- [WHAT TO WORK ON] Repeat back the entries that follow, keeping every word as it is.

- [MATERIAL SHOWN]
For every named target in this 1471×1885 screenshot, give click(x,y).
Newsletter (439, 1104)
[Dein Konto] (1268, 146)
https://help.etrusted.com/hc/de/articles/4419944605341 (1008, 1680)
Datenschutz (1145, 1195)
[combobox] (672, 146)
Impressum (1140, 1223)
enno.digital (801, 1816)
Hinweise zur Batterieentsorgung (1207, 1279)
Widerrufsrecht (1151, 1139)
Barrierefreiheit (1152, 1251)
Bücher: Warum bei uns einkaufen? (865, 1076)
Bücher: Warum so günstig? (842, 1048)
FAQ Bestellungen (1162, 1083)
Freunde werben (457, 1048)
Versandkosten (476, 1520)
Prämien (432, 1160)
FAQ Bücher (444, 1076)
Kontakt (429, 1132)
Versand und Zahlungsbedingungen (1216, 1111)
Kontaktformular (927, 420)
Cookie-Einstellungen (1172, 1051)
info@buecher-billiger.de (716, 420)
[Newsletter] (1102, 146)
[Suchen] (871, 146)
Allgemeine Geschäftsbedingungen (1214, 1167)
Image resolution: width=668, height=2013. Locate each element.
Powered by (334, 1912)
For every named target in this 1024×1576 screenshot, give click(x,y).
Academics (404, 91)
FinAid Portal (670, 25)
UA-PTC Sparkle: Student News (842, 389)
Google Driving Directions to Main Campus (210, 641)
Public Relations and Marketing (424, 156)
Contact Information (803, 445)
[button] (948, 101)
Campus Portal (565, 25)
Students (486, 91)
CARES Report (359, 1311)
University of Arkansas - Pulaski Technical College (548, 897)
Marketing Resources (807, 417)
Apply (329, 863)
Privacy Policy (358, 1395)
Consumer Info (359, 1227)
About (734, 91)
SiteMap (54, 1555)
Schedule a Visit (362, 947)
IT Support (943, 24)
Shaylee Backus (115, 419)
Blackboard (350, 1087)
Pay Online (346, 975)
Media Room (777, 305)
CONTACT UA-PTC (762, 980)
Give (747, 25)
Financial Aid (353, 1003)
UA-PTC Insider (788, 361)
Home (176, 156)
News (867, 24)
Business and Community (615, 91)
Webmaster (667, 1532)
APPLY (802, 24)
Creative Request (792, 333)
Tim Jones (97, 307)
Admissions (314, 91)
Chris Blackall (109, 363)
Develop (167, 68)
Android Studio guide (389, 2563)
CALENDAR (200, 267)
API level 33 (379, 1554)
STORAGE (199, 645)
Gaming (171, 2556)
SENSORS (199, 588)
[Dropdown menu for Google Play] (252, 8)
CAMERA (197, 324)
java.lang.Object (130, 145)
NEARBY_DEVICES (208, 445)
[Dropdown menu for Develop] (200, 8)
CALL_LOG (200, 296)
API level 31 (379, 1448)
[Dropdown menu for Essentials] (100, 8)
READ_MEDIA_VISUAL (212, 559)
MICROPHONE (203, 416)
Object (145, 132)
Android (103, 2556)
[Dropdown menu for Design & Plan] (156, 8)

- [WRITTEN SOLUTION]
For every named target in this 1471×1885 screenshot, give click(x,y).
Newsletter (439, 1104)
[Dein Konto] (1268, 146)
https://help.etrusted.com/hc/de/articles/4419944605341 (1008, 1680)
Datenschutz (1145, 1195)
[combobox] (672, 146)
Impressum (1140, 1223)
enno.digital (801, 1816)
Hinweise zur Batterieentsorgung (1207, 1279)
Widerrufsrecht (1151, 1139)
Barrierefreiheit (1152, 1251)
Bücher: Warum bei uns einkaufen? (865, 1076)
Bücher: Warum so günstig? (842, 1048)
FAQ Bestellungen (1162, 1083)
Freunde werben (457, 1048)
Versandkosten (476, 1520)
Prämien (432, 1160)
FAQ Bücher (444, 1076)
Kontakt (429, 1132)
Versand und Zahlungsbedingungen (1216, 1111)
Kontaktformular (927, 420)
Cookie-Einstellungen (1172, 1051)
info@buecher-billiger.de (716, 420)
[Newsletter] (1102, 146)
[Suchen] (871, 146)
Allgemeine Geschäftsbedingungen (1214, 1167)
Image resolution: width=668, height=2013. Locate each element.
Powered by (334, 1912)
For every named target in this 1024×1576 screenshot, give click(x,y).
Academics (404, 91)
FinAid Portal (670, 25)
UA-PTC Sparkle: Student News (842, 389)
Google Driving Directions to Main Campus (210, 641)
Public Relations and Marketing (424, 156)
Contact Information (803, 445)
[button] (948, 101)
Campus Portal (565, 25)
Students (486, 91)
CARES Report (359, 1311)
University of Arkansas - Pulaski Technical College (548, 897)
Marketing Resources (807, 417)
Apply (329, 863)
Privacy Policy (358, 1395)
Consumer Info (359, 1227)
About (734, 91)
SiteMap (54, 1555)
Schedule a Visit (362, 947)
IT Support (943, 24)
Shaylee Backus (115, 419)
Blackboard (350, 1087)
Pay Online (346, 975)
Media Room (777, 305)
CONTACT UA-PTC (762, 980)
Give (747, 25)
Financial Aid (353, 1003)
UA-PTC Insider (788, 361)
Home (176, 156)
News (867, 24)
Business and Community (615, 91)
Webmaster (667, 1532)
APPLY (802, 24)
Creative Request (792, 333)
Tim Jones (97, 307)
Admissions (314, 91)
Chris Blackall (109, 363)
Develop (167, 68)
Android Studio guide (389, 2563)
CALENDAR (200, 267)
API level 33 (379, 1554)
STORAGE (199, 645)
Gaming (171, 2556)
SENSORS (199, 588)
[Dropdown menu for Google Play] (252, 8)
CAMERA (197, 324)
java.lang.Object (130, 145)
NEARBY_DEVICES (208, 445)
[Dropdown menu for Develop] (200, 8)
CALL_LOG (200, 296)
API level 31 (379, 1448)
[Dropdown menu for Essentials] (100, 8)
READ_MEDIA_VISUAL (212, 559)
MICROPHONE (203, 416)
Object (145, 132)
Android (103, 2556)
[Dropdown menu for Design & Plan] (156, 8)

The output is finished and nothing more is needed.